PROMPT =>
Using the records below, report how many lines hold "Güllü", with no extra text.

Collected data:
★ ★ ★ ★

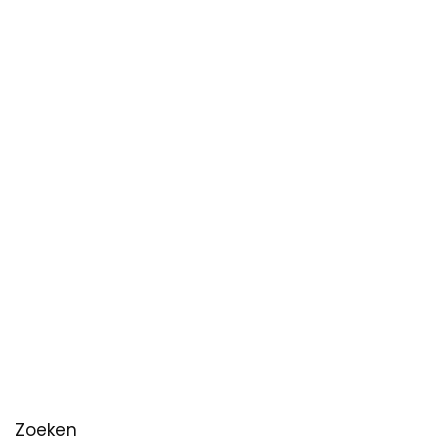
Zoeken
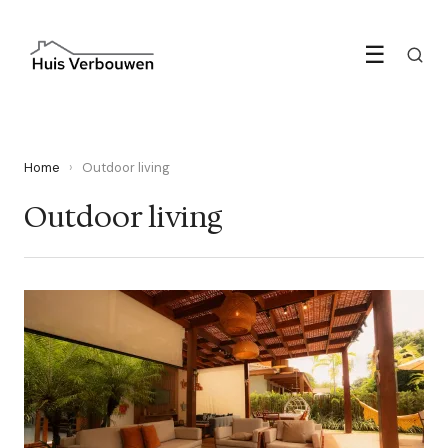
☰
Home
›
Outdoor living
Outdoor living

★ ★ ★ ★

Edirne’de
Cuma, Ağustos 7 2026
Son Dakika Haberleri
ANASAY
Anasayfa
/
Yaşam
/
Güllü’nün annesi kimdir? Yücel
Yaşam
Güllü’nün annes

★ ★ ★ ★

SOLUTION =>
2